Here comes the flaming! - Posted by SCook85

Posted by SCook85 on March 31, 2000 at 21:29:37:


Seriously, what Patrick is mentioning is completely different then what you or Bill could imagine.

These buyers have no idea what they are getting into. This is what you need to picture:

Baltimore- Average home price is $120k. We have neighborhoods that on a good day are worth $20-30k. The only people who will live in those neighborhoods are people who just don’t have any other way (in other words they don’t have a clue). These buyers, most of whom have absolutely no credit are duped into buying these homes. Patrick is exaggerating a bit about ruining everything for them because most of them have nothing anyway and couldn’t care less about he foreclosure (although a few do). These buyers are promised the world and told not to worry, the seller (investor) will take care of everything. They sure do take care of everything. In most case the appraisals are pushed to about $80k and the buyer gets a 65% LTV mortgagea. Puts a lot of cash in the investors pocket when they only paid $5-10k for the home.

The buyers are victims in this case. They don’t even know what due diligence is. They are unsuspecting and trust the man who says “YOU CAN OWN YOUR OWN HOME”. I would venture to guess that a good portion of the people who are being taken can’t even read, so the documents are just put in front of them and they are told where to sign (the title companies are in on the scam also).

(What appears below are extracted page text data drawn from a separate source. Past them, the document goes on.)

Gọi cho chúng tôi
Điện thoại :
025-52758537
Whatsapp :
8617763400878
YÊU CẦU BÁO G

Believe Patrick when he says it is the investors- it is!!! And I’m happy to see them go down. Whether or not you want to believe it even though they are in Baltimore they are making life difficult for all of you.

In one of the neighborhoods that these investors deal in, 193 FHA loans were granted since 1996, of those 69 have already been foreclosed on, and over 30 more have been petitioned for foreclosure so far. My guess is that at least 75% of them will have been foreclosed on within the next year or two.

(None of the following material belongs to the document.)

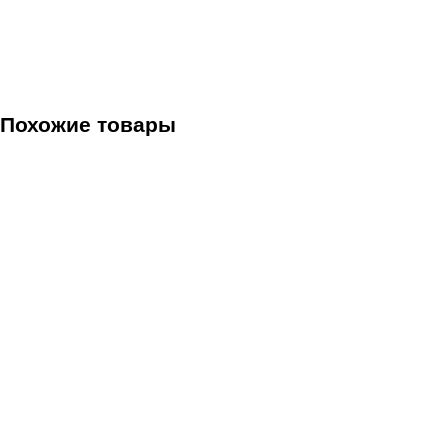
Похожие товары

I know it seems hard to believe from elsewhere but it really is a BIG TIME SCAM here. They say that it would be better if these investors just robbed the banks, the banks would come out better.

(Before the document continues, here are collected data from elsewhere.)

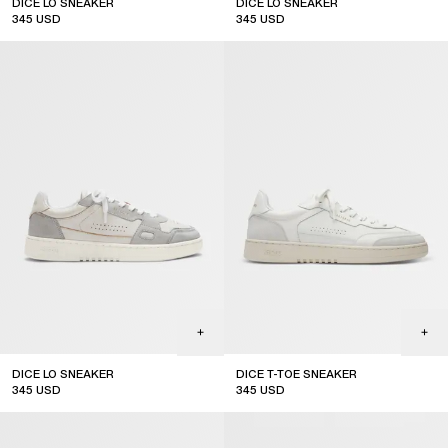
DICE LO SNEAKER
DICE LO SNEAKER
345
USD
345
USD
DICE LO SNEAKER
DICE T-TOE SNEAKER
345
USD
345
USD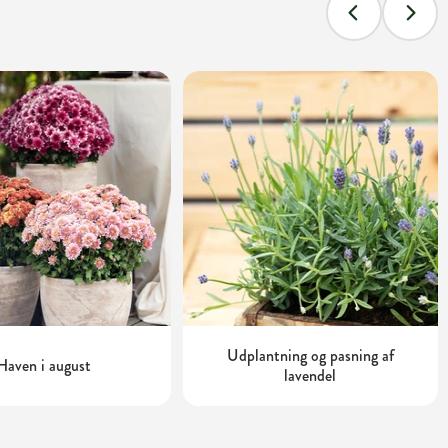
Udplantning og pasning af
Haven i august
lavendel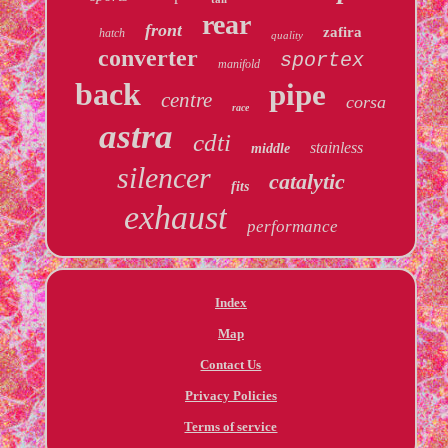
rear
front
zafira
hatch
quality
converter
sportex
manifold
back
pipe
centre
corsa
race
astra
cdti
stainless
middle
silencer
catalytic
fits
exhaust
performance
Index
Map
Contact Us
Privacy Policies
Terms of service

Thank Goodness, I’m Not Alone… - Posted by Bill K. (AZ)

Posted by Bill K. (AZ) on March 31, 2000 at 18:09:48:


No flaming here. I couldn’t agree with you more. I could NEVER get an unqualified buyer into a home for 1.5, 2, or 4 times it’s FMV regardless of the appraisal. Also, it’s the buyer’s responsibility to perform a little “due diligence” as well. I mean, how much effort does it take to find out that similar homes in the neighborhood sold for half of what these investors are looking to get for their over-inflated homes?